Information shown START
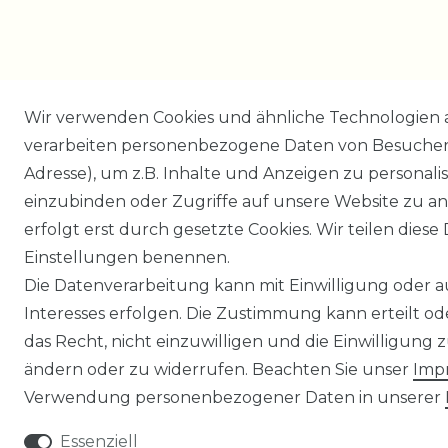
Wir verwenden Cookies und ähnliche Technologien 
verarbeiten personenbezogene Daten von Besucher:i
Adresse), um z.B. Inhalte und Anzeigen zu personali
einzubinden oder Zugriffe auf unsere Website zu an
erfolgt erst durch gesetzte Cookies. Wir teilen diese 
Einstellungen benennen.
Die Datenverarbeitung kann mit Einwilligung oder 
Interesses erfolgen. Die Zustimmung kann erteilt o
das Recht, nicht einzuwilligen und die Einwilligung
ändern oder zu widerrufen. Beachten Sie unser
Imp
Verwendung personenbezogener Daten in unserer
Essenziell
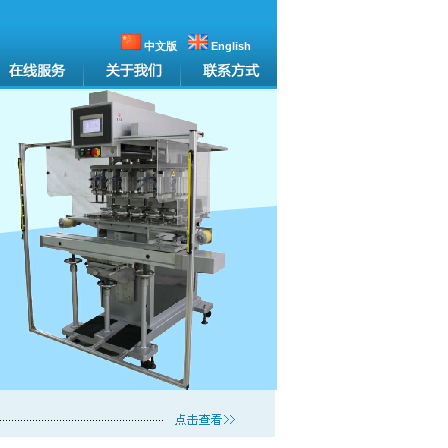
中文版
English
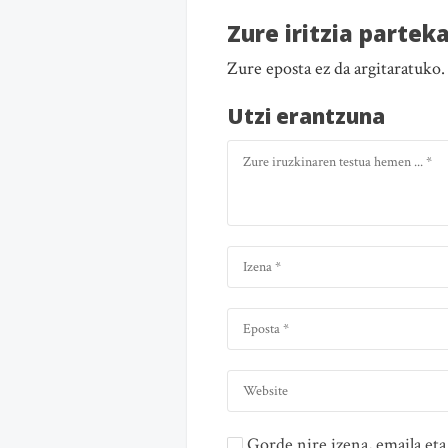
Zure iritzia partek
Zure eposta ez da argitaratuko
Utzi erantzuna
Gorde nire izena, emaila e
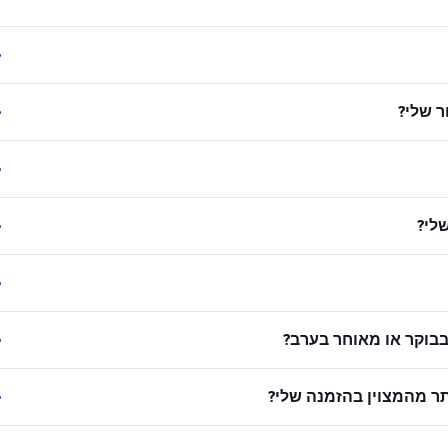
 שלי?
לי?
בוקר או מאוחר בערב?
ר מהמצוין בהזמנה שלי?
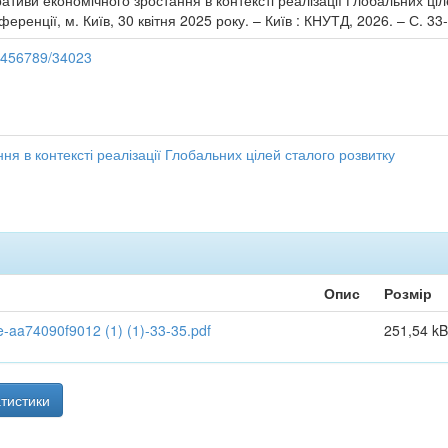
ативи економічного зростання в контексті реалізації Глобальних ціл
еренції, м. Київ, 30 квітня 2025 року. – Київ : КНУТД, 2026. – С. 33
23456789/34023
ня в контексті реалізації Глобальних цілей сталого розвитку
Опис
Розмір
aa74090f9012 (1) (1)-33-35.pdf
251,54 kB
тистики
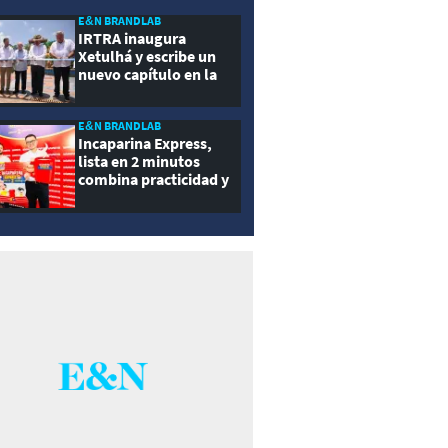
ernidad
E&N BRANDLAB
IRTRA inaugura
Xetulhá y escribe un
nuevo capítulo en la
historia de la
recreación de
Guatemala
E&N BRANDLAB
Incaparina Express,
lista en 2 minutos
combina practicidad y
nutrición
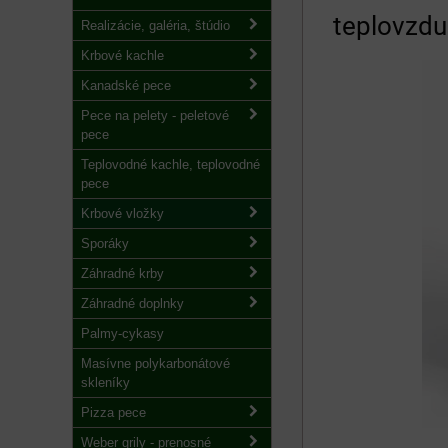
teplovzdu
Realizácie, galéria, štúdio
Krbové kachle
Kanadské pece
Pece na pelety - peletové
pece
Teplovodné kachle, teplovodné
pece
Krbové vložky
Sporáky
Záhradné krby
Záhradné doplnky
Palmy-cykasy
Masívne polykarbonátové
skleníky
Pizza pece
Weber grily - prenosné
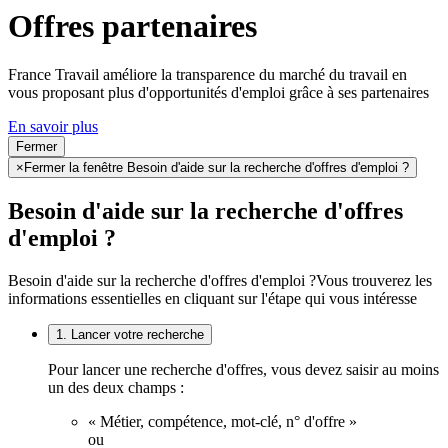
Offres partenaires
France Travail améliore la transparence du marché du travail en
vous proposant plus d'opportunités d'emploi grâce à ses partenaires
En savoir plus
Fermer
×
Fermer la fenêtre Besoin d'aide sur la recherche d'offres d'emploi ?
Besoin d'aide sur la recherche d'offres
d'emploi ?
Besoin d'aide sur la recherche d'offres d'emploi ?
Vous trouverez les
informations essentielles en cliquant sur l'étape qui vous intéresse
1. Lancer votre recherche
Pour lancer une recherche d'offres, vous devez saisir au moins
un des deux champs :
« Métier, compétence, mot-clé, n° d'offre »
ou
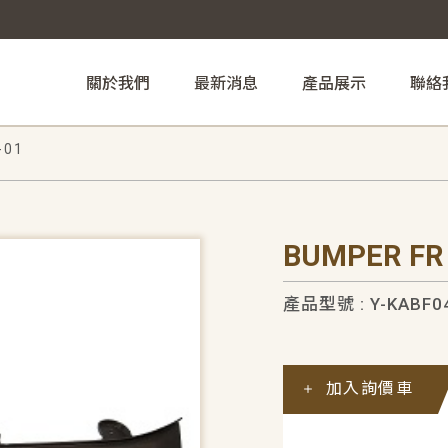
關於我們
最新消息
產品展示
聯絡
-01
BUMPER FR
產品型號 : Y-KABF0
加入詢價車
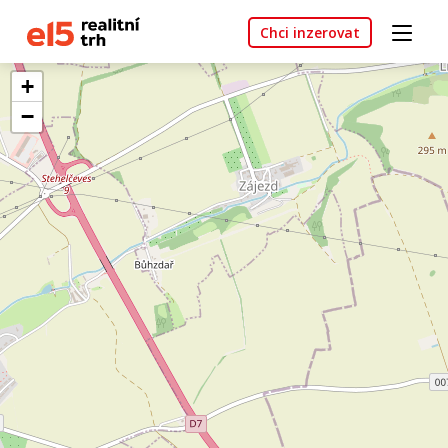
Chci inzerovat
+
−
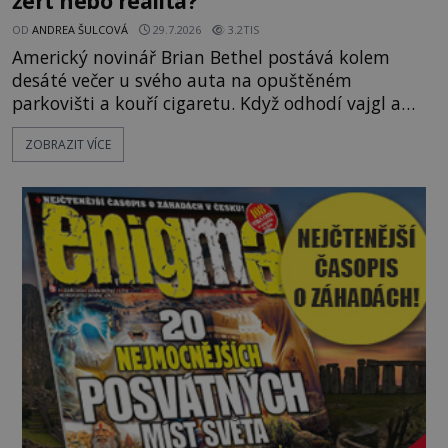
žert nebo realita?
OD
ANDREA ŠULCOVÁ
29.7.2026
3.2TIS
Americký novinář Brian Bethel postává kolem
desáté večer u svého auta na opuštěném
parkovišti a kouří cigaretu. Když odhodí vajgl a
chystá se nastoupit do auta, přijdou k němu dva
ZOBRAZIT VÍCE
mladí chlapci, kterým může být okolo 14 let.
„Pane, byl byste tak laskav a svezl nás domů? Je to
pouhých několik minut od tohoto parkoviště,“
zeptá se suverénně jeden z nich. P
Information shown END
## What you have to do:
Within the data, count the lines that hold the word "oder". Answer with the figure and nothing more.

## Expected answer:
3